AIM OF THE EXERCISE.
Your job is to transcribe the material exactly. Keep every line.

═══ INPUT FOR THIS TASK

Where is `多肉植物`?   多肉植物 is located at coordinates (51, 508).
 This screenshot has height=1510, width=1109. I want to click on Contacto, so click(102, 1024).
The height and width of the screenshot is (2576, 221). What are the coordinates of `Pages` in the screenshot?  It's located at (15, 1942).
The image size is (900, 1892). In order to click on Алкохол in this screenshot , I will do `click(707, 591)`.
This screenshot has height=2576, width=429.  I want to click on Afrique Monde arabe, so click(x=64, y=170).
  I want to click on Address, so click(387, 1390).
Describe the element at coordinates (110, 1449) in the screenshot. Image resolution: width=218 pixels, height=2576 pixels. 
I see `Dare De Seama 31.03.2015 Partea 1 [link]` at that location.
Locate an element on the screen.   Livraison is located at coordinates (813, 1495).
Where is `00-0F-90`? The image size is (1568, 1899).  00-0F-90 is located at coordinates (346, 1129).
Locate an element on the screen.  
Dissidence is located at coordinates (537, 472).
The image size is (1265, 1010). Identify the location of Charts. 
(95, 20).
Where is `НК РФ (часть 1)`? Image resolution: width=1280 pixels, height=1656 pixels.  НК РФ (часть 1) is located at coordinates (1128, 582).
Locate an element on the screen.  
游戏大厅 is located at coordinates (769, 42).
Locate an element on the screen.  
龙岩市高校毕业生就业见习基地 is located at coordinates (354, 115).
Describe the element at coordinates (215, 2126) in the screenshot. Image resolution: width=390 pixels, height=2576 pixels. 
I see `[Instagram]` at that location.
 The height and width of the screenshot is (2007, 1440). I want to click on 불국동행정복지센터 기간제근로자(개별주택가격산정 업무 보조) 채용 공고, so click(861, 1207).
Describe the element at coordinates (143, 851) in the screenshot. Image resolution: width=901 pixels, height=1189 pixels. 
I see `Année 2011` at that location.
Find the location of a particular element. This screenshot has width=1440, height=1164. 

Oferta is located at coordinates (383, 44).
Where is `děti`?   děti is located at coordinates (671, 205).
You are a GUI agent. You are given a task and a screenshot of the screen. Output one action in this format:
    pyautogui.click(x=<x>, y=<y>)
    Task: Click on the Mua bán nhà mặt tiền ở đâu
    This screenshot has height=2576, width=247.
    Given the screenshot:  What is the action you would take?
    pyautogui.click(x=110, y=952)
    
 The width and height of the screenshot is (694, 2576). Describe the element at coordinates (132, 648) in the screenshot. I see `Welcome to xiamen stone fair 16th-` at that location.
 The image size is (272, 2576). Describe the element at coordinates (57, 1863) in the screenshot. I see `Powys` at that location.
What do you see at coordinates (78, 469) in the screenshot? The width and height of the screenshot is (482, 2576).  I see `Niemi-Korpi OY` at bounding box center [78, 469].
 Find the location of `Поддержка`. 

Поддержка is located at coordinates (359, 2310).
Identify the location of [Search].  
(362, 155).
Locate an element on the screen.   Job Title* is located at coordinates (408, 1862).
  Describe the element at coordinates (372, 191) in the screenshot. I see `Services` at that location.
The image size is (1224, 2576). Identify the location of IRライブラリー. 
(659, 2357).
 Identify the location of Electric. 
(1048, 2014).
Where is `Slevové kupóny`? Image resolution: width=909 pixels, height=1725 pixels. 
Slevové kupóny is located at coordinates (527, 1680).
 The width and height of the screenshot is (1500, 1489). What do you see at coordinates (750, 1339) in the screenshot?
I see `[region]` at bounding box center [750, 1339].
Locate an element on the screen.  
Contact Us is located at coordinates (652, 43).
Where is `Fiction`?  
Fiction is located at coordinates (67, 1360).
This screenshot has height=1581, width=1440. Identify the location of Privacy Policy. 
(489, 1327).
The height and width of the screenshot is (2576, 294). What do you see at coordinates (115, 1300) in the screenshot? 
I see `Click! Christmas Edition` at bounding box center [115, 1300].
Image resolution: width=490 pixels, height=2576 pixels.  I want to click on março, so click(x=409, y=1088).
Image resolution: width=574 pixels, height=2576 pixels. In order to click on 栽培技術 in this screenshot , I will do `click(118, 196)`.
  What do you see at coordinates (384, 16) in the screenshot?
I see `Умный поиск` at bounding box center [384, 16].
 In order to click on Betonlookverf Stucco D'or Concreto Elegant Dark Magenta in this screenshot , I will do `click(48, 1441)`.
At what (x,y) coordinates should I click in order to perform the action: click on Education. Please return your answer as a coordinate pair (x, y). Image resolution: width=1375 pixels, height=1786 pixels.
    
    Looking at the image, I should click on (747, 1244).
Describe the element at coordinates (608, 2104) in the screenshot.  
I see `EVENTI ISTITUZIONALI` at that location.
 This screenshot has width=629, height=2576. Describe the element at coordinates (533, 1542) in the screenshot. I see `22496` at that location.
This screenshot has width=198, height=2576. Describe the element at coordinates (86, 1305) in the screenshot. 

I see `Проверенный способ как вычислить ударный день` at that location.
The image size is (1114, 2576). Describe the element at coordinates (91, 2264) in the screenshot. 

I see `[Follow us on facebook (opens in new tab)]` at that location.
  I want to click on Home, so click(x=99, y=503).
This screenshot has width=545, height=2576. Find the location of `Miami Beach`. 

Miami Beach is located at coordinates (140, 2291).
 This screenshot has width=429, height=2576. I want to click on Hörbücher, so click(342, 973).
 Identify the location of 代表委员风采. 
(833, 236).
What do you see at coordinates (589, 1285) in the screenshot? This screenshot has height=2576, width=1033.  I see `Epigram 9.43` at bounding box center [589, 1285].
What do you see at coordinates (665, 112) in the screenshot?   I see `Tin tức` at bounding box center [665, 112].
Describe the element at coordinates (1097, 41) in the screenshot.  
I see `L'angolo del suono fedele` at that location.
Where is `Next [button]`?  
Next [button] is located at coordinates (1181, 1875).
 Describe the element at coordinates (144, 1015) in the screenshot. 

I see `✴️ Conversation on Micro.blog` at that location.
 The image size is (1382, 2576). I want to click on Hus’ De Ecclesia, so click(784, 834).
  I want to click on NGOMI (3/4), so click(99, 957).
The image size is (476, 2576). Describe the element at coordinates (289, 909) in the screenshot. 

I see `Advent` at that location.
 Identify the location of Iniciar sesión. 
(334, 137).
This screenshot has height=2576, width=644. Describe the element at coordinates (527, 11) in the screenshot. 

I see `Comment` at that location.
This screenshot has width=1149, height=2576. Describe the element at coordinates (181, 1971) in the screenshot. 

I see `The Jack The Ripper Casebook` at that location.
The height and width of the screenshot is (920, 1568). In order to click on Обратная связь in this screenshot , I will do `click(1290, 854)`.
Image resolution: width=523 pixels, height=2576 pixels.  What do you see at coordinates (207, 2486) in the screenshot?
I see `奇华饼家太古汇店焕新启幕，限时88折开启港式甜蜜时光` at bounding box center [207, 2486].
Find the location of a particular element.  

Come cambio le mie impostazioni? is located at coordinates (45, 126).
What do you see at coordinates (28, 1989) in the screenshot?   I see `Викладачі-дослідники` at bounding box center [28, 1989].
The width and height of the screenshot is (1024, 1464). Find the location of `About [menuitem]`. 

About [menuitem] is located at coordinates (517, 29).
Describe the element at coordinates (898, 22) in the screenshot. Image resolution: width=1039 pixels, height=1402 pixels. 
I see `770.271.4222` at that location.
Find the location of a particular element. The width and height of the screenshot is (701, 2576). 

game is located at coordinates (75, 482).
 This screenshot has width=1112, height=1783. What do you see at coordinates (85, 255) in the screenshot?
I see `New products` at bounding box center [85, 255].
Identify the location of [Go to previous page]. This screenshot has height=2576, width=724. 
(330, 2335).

══════

EXERCISE RESPONSE.
Where is `多肉植物`?   多肉植物 is located at coordinates (51, 508).
 This screenshot has height=1510, width=1109. I want to click on Contacto, so click(102, 1024).
The height and width of the screenshot is (2576, 221). What are the coordinates of `Pages` in the screenshot?  It's located at (15, 1942).
The image size is (900, 1892). In order to click on Алкохол in this screenshot , I will do `click(707, 591)`.
This screenshot has height=2576, width=429.  I want to click on Afrique Monde arabe, so click(x=64, y=170).
  I want to click on Address, so click(387, 1390).
Describe the element at coordinates (110, 1449) in the screenshot. Image resolution: width=218 pixels, height=2576 pixels. 
I see `Dare De Seama 31.03.2015 Partea 1 [link]` at that location.
Locate an element on the screen.   Livraison is located at coordinates (813, 1495).
Where is `00-0F-90`? The image size is (1568, 1899).  00-0F-90 is located at coordinates (346, 1129).
Locate an element on the screen.  
Dissidence is located at coordinates (537, 472).
The image size is (1265, 1010). Identify the location of Charts. 
(95, 20).
Where is `НК РФ (часть 1)`? Image resolution: width=1280 pixels, height=1656 pixels.  НК РФ (часть 1) is located at coordinates (1128, 582).
Locate an element on the screen.  
游戏大厅 is located at coordinates (769, 42).
Locate an element on the screen.  
龙岩市高校毕业生就业见习基地 is located at coordinates (354, 115).
Describe the element at coordinates (215, 2126) in the screenshot. Image resolution: width=390 pixels, height=2576 pixels. 
I see `[Instagram]` at that location.
 The height and width of the screenshot is (2007, 1440). I want to click on 불국동행정복지센터 기간제근로자(개별주택가격산정 업무 보조) 채용 공고, so click(861, 1207).
Describe the element at coordinates (143, 851) in the screenshot. Image resolution: width=901 pixels, height=1189 pixels. 
I see `Année 2011` at that location.
Find the location of a particular element. This screenshot has width=1440, height=1164. 

Oferta is located at coordinates (383, 44).
Where is `děti`?   děti is located at coordinates (671, 205).
You are a GUI agent. You are given a task and a screenshot of the screen. Output one action in this format:
    pyautogui.click(x=<x>, y=<y>)
    Task: Click on the Mua bán nhà mặt tiền ở đâu
    This screenshot has height=2576, width=247.
    Given the screenshot:  What is the action you would take?
    pyautogui.click(x=110, y=952)
    
 The width and height of the screenshot is (694, 2576). Describe the element at coordinates (132, 648) in the screenshot. I see `Welcome to xiamen stone fair 16th-` at that location.
 The image size is (272, 2576). Describe the element at coordinates (57, 1863) in the screenshot. I see `Powys` at that location.
What do you see at coordinates (78, 469) in the screenshot? The width and height of the screenshot is (482, 2576).  I see `Niemi-Korpi OY` at bounding box center [78, 469].
 Find the location of `Поддержка`. 

Поддержка is located at coordinates (359, 2310).
Identify the location of [Search].  
(362, 155).
Locate an element on the screen.   Job Title* is located at coordinates (408, 1862).
  Describe the element at coordinates (372, 191) in the screenshot. I see `Services` at that location.
The image size is (1224, 2576). Identify the location of IRライブラリー. 
(659, 2357).
 Identify the location of Electric. 
(1048, 2014).
Where is `Slevové kupóny`? Image resolution: width=909 pixels, height=1725 pixels. 
Slevové kupóny is located at coordinates (527, 1680).
 The width and height of the screenshot is (1500, 1489). What do you see at coordinates (750, 1339) in the screenshot?
I see `[region]` at bounding box center [750, 1339].
Locate an element on the screen.  
Contact Us is located at coordinates (652, 43).
Where is `Fiction`?  
Fiction is located at coordinates (67, 1360).
This screenshot has height=1581, width=1440. Identify the location of Privacy Policy. 
(489, 1327).
The height and width of the screenshot is (2576, 294). What do you see at coordinates (115, 1300) in the screenshot? 
I see `Click! Christmas Edition` at bounding box center [115, 1300].
Image resolution: width=490 pixels, height=2576 pixels.  I want to click on março, so click(x=409, y=1088).
Image resolution: width=574 pixels, height=2576 pixels. In order to click on 栽培技術 in this screenshot , I will do `click(118, 196)`.
  What do you see at coordinates (384, 16) in the screenshot?
I see `Умный поиск` at bounding box center [384, 16].
 In order to click on Betonlookverf Stucco D'or Concreto Elegant Dark Magenta in this screenshot , I will do `click(48, 1441)`.
At what (x,y) coordinates should I click in order to perform the action: click on Education. Please return your answer as a coordinate pair (x, y). Image resolution: width=1375 pixels, height=1786 pixels.
    
    Looking at the image, I should click on (747, 1244).
Describe the element at coordinates (608, 2104) in the screenshot.  
I see `EVENTI ISTITUZIONALI` at that location.
 This screenshot has width=629, height=2576. Describe the element at coordinates (533, 1542) in the screenshot. I see `22496` at that location.
This screenshot has width=198, height=2576. Describe the element at coordinates (86, 1305) in the screenshot. 

I see `Проверенный способ как вычислить ударный день` at that location.
The image size is (1114, 2576). Describe the element at coordinates (91, 2264) in the screenshot. 

I see `[Follow us on facebook (opens in new tab)]` at that location.
  I want to click on Home, so click(x=99, y=503).
This screenshot has width=545, height=2576. Find the location of `Miami Beach`. 

Miami Beach is located at coordinates (140, 2291).
 This screenshot has width=429, height=2576. I want to click on Hörbücher, so click(342, 973).
 Identify the location of 代表委员风采. 
(833, 236).
What do you see at coordinates (589, 1285) in the screenshot? This screenshot has height=2576, width=1033.  I see `Epigram 9.43` at bounding box center [589, 1285].
What do you see at coordinates (665, 112) in the screenshot?   I see `Tin tức` at bounding box center [665, 112].
Describe the element at coordinates (1097, 41) in the screenshot.  
I see `L'angolo del suono fedele` at that location.
Where is `Next [button]`?  
Next [button] is located at coordinates (1181, 1875).
 Describe the element at coordinates (144, 1015) in the screenshot. 

I see `✴️ Conversation on Micro.blog` at that location.
 The image size is (1382, 2576). I want to click on Hus’ De Ecclesia, so click(784, 834).
  I want to click on NGOMI (3/4), so click(99, 957).
The image size is (476, 2576). Describe the element at coordinates (289, 909) in the screenshot. 

I see `Advent` at that location.
 Identify the location of Iniciar sesión. 
(334, 137).
This screenshot has height=2576, width=644. Describe the element at coordinates (527, 11) in the screenshot. 

I see `Comment` at that location.
This screenshot has width=1149, height=2576. Describe the element at coordinates (181, 1971) in the screenshot. 

I see `The Jack The Ripper Casebook` at that location.
The height and width of the screenshot is (920, 1568). In order to click on Обратная связь in this screenshot , I will do `click(1290, 854)`.
Image resolution: width=523 pixels, height=2576 pixels.  What do you see at coordinates (207, 2486) in the screenshot?
I see `奇华饼家太古汇店焕新启幕，限时88折开启港式甜蜜时光` at bounding box center [207, 2486].
Find the location of a particular element.  

Come cambio le mie impostazioni? is located at coordinates (45, 126).
What do you see at coordinates (28, 1989) in the screenshot?   I see `Викладачі-дослідники` at bounding box center [28, 1989].
The width and height of the screenshot is (1024, 1464). Find the location of `About [menuitem]`. 

About [menuitem] is located at coordinates (517, 29).
Describe the element at coordinates (898, 22) in the screenshot. Image resolution: width=1039 pixels, height=1402 pixels. 
I see `770.271.4222` at that location.
Find the location of a particular element. The width and height of the screenshot is (701, 2576). 

game is located at coordinates (75, 482).
 This screenshot has width=1112, height=1783. What do you see at coordinates (85, 255) in the screenshot?
I see `New products` at bounding box center [85, 255].
Identify the location of [Go to previous page]. This screenshot has height=2576, width=724. 
(330, 2335).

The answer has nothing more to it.